Most of the individuals quoted above desperately want to save the euro. They are not going to go down without a fight. The overwhelming consensus among the political and financial elite in Europe is that increased European integration in Europe is the answer.
For example, EU President Herman Van Rompuy is very clear about what he believes the final result of this crisis will be….
“This crisis in the euro zone will strengthen European integration. That is my firm belief.”
Many of the elite in Europe are now openly talking about the need for a “United States of Europe”. Just consider what former German chancellor Gerhard Schroeder recently had to say….

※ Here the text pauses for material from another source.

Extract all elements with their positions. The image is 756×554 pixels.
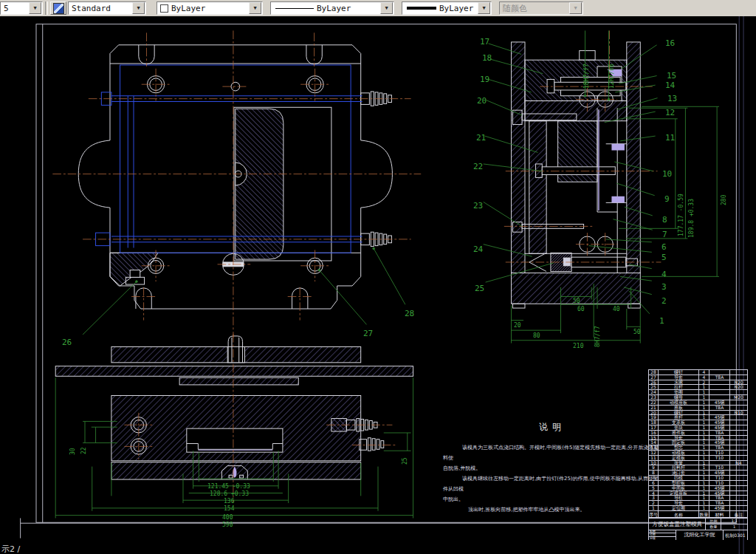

“From the European Commission, we should make a government which would be supervised by the European Parliament. And that means the United States of Europe.”
But as mentioned above, things in Europe tend to move very, very slowly. The debt crisis in Europe is rapidly coming to a breaking point, and it is very doubtful that Europe will be able to move fast enough to head it off.
What we may actually see is at least a partial collapse of the euro and a massive financial crisis in Europe first, and then much deeper European integration being sold by authorities in Europe as “the solution” to the crisis.
This would be yet another example of the classic problem/reaction/solution paradigm.
The “problem” would be a horrible financial crisis and economic downturn in Europe.
The “reaction” would be a cry from the European public for someone to “fix” things and return things back to “normal”.
The “solution” would be a “United States of Europe” with much deeper economic and political integration which is something that many among the political and financial elite of Europe have wanted for a long, long time.
Right now, the people of Europe are very much opposed to deeper economic and political integration. For example, 76 percent of Germans says that they have little or no faith in the euro and one recent poll found that German voters are against the introduction of “Eurobonds” by about a 5 to 1 margin.
It looks like it may take a major crisis in order to get the people of Europe to change their minds.
Unfortunately, it looks like that may be exactly what is going to happen.